Corpora and Complex Networks as Cultural Critique: Investigating Race and Gender Bias in Graphic Narratives

paper, specified "long paper"
  1. 1. Alexander Dunst

    Universität Paderborn

  2. 2. Rita Hartel

    Universität Paderborn

Work text
This plain text was ingested for the purpose of full-text search, not to preserve original formatting or readability. For the most complete copy, refer to the original conference program.


This paper reports on efforts to integrate cultural critique into a DH project that analyzes a corpus of book-length comics, or graphic narratives. We argue that the analysis of issues such as gender, race, and class should be central to digital scholarship that aims to become accessible to the public and appear relevant to the humanities at large. Therefore, cultural criticism needs to be integrated into digital projects from the very beginning. Our research takes up calls to “design for difference” and to develop visualizations that “enact [the] humanistic properties” of complexity and contradiction (McPherson and Drucker, 242). Part I looks at the construction of a corpus of graphic novels, memoirs, and non-fiction. Basing our corpus on academic databases, international comics awards, literary histories, and online booksellers provides insight into institutional gender and racial biases, as well as the opportunity to address them. Part II takes up Drucker's criticism of network analysis as reductive and static. We present networks of a pilot corpus that pay attention to social inequality and replace reductive edges with distinct forms of communication. Part II exemplifies our intention to make DH scholarship relevant to a wider public. The broad appeal of comics presents an ideal point of entry for people who might not otherwise be interested in digital research. We apply the popular Bechdel Test (proposed by Alison Bechdel in a comic strip but used mainly to study film and TV), to highlight the male bias of graphic narratives.
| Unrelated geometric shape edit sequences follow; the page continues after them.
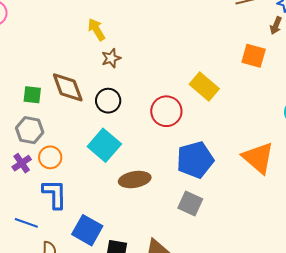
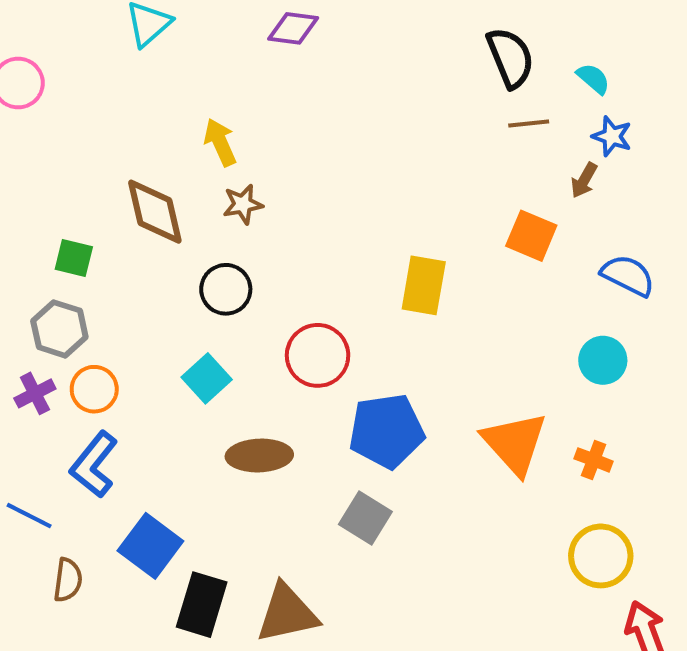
brown diamond: (68, 87) -> (155, 212), moved
yellow rectangle: (204, 87) -> (424, 285), turned 52
red circle: (166, 111) -> (318, 355), moved
cyan square: (104, 145) -> (207, 378), size x0.7
blue L-shape: (55, 194) -> (94, 465), turned -148

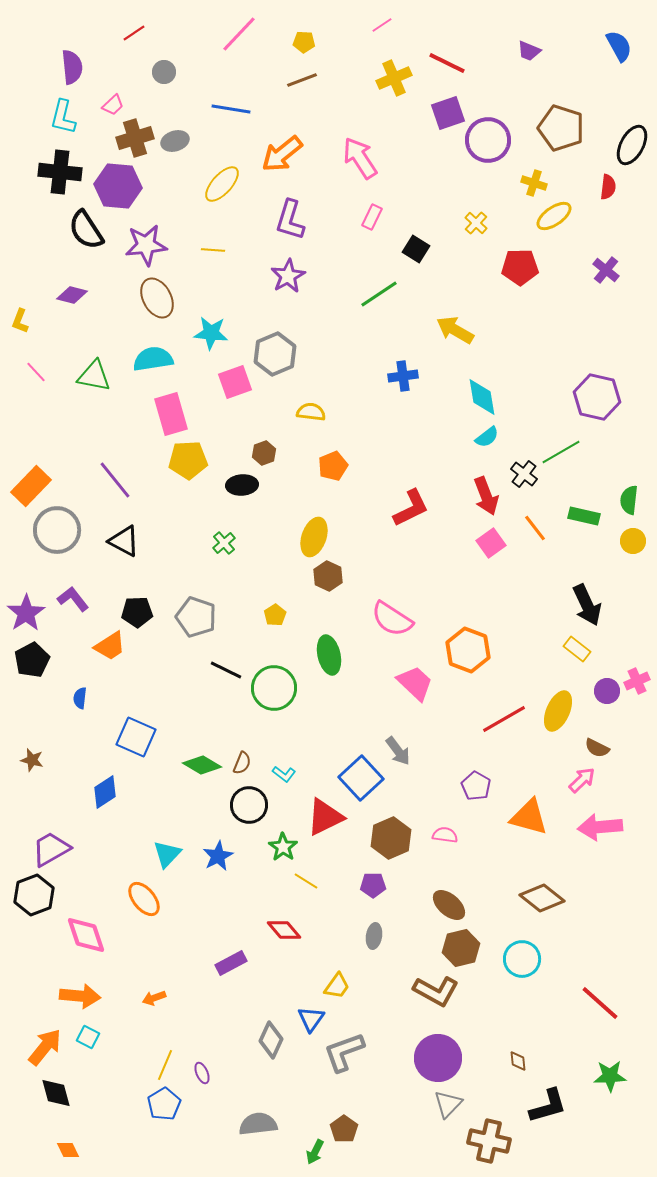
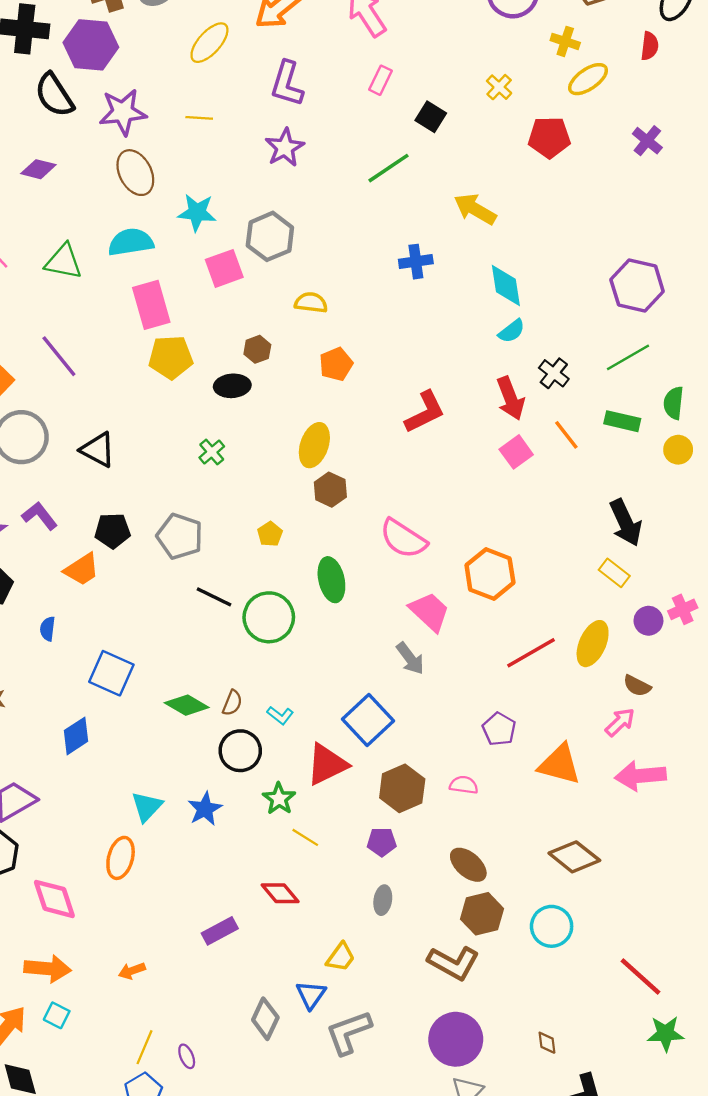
green line: (561, 452) -> (628, 357), moved
purple line: (115, 480) -> (59, 356), moved
gray arrow: (398, 751) -> (410, 658), moved
orange ellipse: (144, 899) -> (121, 858), turned 54
green star: (610, 1076) -> (666, 1034), moved

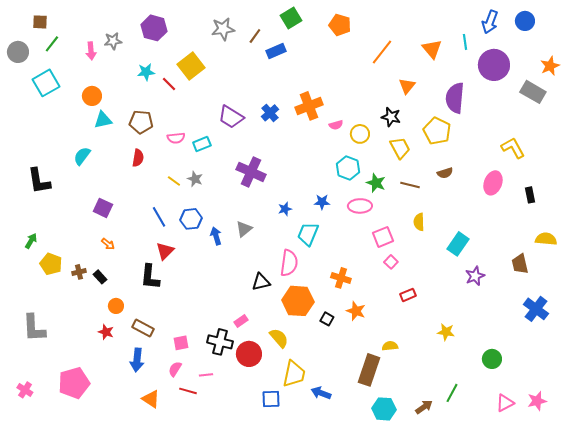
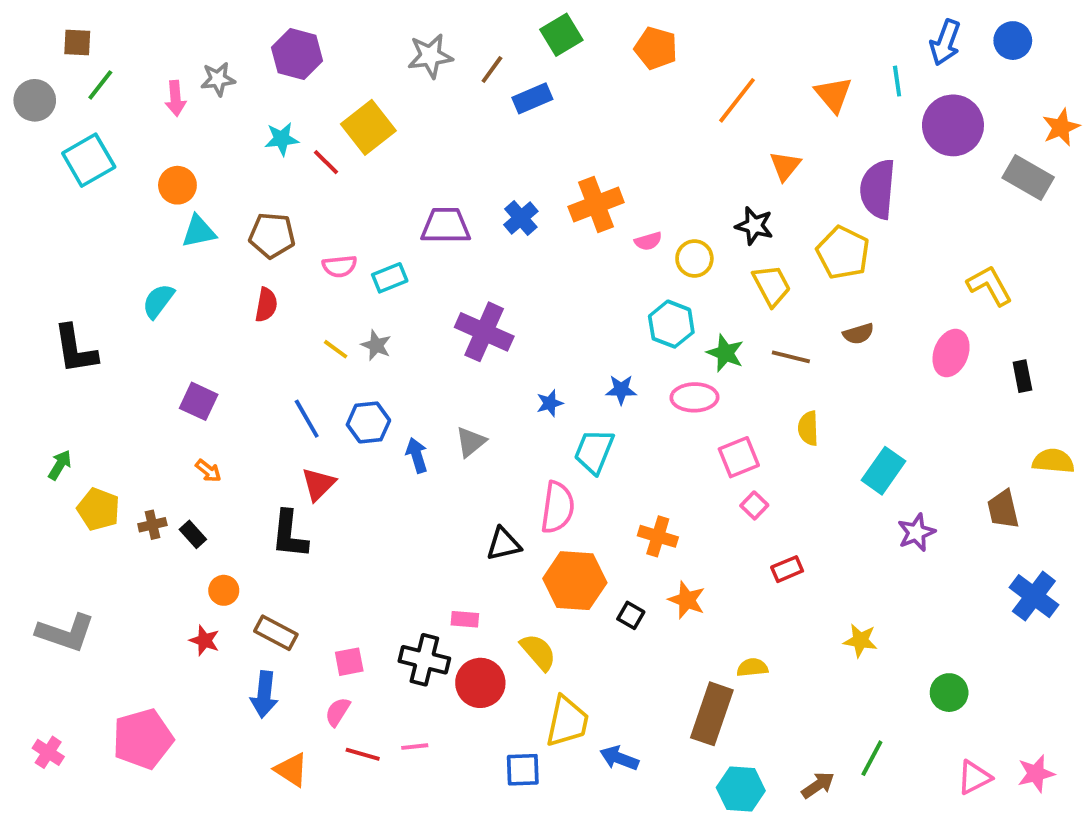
purple trapezoid: (231, 117) -> (446, 226), turned 148
pink rectangle: (241, 321) -> (465, 619), turned 40
gray L-shape: (34, 328) -> (66, 633), turned -68
pink line: (206, 375) -> (415, 747), moved

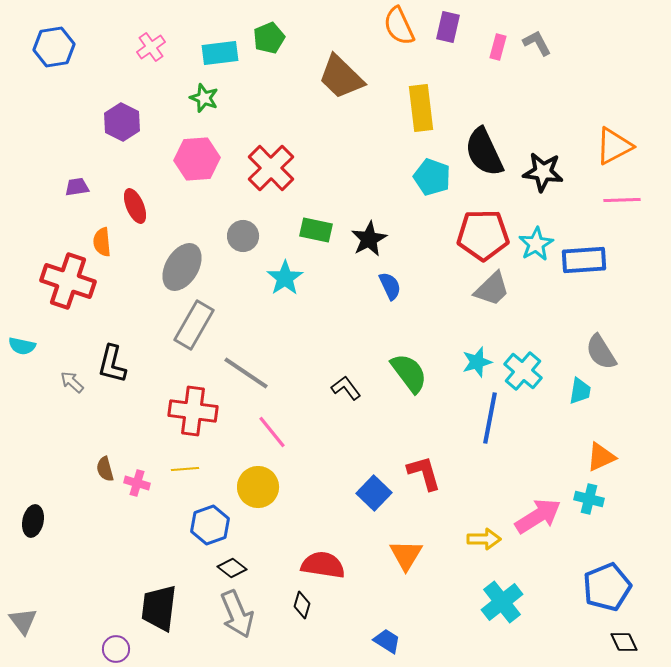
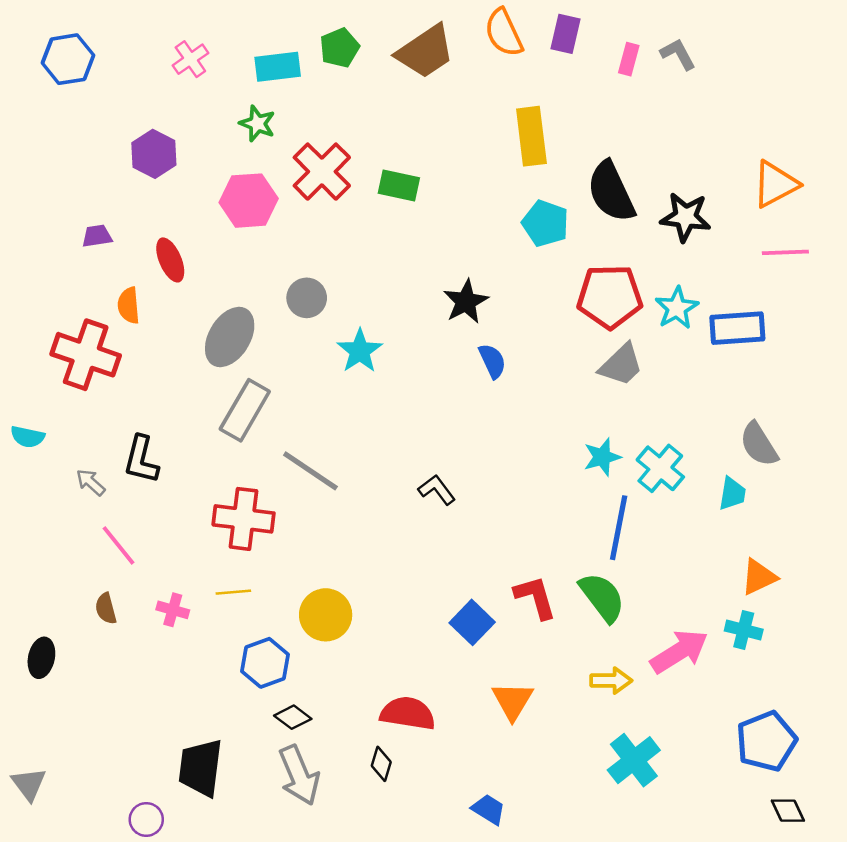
brown trapezoid: (341, 77) -> (425, 52), moved, turned -78
red cross: (271, 168) -> (322, 172), moved
green rectangle: (316, 230) -> (399, 185), moved
green semicircle: (409, 373) -> (602, 597), moved
pink line: (272, 432) -> (118, 545), moved
brown semicircle: (105, 469) -> (106, 609), moved

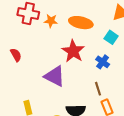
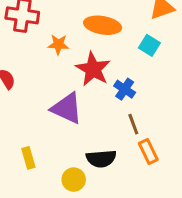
orange star: (51, 21) -> (58, 44), moved
blue cross: (103, 62) -> (125, 89), moved

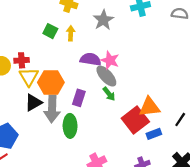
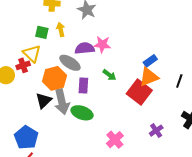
gray ellipse: (106, 76) -> (70, 63), moved
yellow triangle: (29, 77) -> (32, 54), moved
green ellipse: (70, 126) -> (82, 113), turned -55
blue rectangle: (154, 134) -> (150, 61), moved

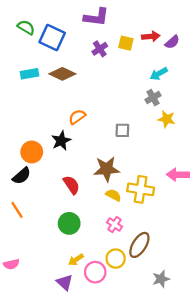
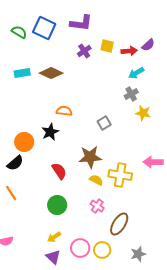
red arrow: (151, 36) -> (129, 51), moved
blue square: (52, 38) -> (44, 28), moved
orange semicircle: (77, 117) -> (64, 111), turned 42
gray square: (122, 130) -> (104, 123), turned -32
yellow circle: (116, 259) -> (102, 250), moved
yellow arrow: (76, 260) -> (54, 237), moved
Corpus Analysis of Institutional Gender and Racial Bias

The traditional canon of literary studies has long been criticized for its exclusion of female, non-

Western, and minority authors. As a much younger field, comics studies lacks the extensive canons and bibliographies produced by literary historians. This does not mean that similar biases are absent, however. As part of a larger project, we have built a monitor corpus of book-length comics by drawing on sources that include academic databases (JSTOR, MLA), international comics awards, literary and cultural histories of comics, news media coverage, and (Dunst et al.). Of 220 titles included in the corpus by fall 2016, 84 per cent were written by male authors and 73 per cent were identified as white. Biases are unevenly distributed:

Gender per Source

Figure 1: Gender of issue's author grouped by book's source

Figure 2: Ethnicity of issue's author grouped by book's source

The absence of reliable bibliographies means that the size, gender and racial make-up of the population remains uncertain. Yet given the considerable differences between sources, institutional biases appear likely. To address these existing biases, two steps were undertaken. A survey sent to comics scholars (five female, five male) asked them to suggest between five and ten graphic narratives written by women that should be included in the corpus. Of a total of 53 suggestions by nine respondents, nine volumes were listed by more than one scholar and 12 had already been included in the corpus, while 14 fell outside of the sampling frame. 16 new works were added, bringing the ratio of female author to slightly less than 22 per cent. The second step includes a comparison of the monitor corpus and collections held at the Library of Congress and the Billy Ireland Cartoon Library at

Ohio State University. By checking authors in these

collections against a list of names that were assigned genders by the US Social Security Administration, we compare their gender make-ups and will potentially add to our corpus.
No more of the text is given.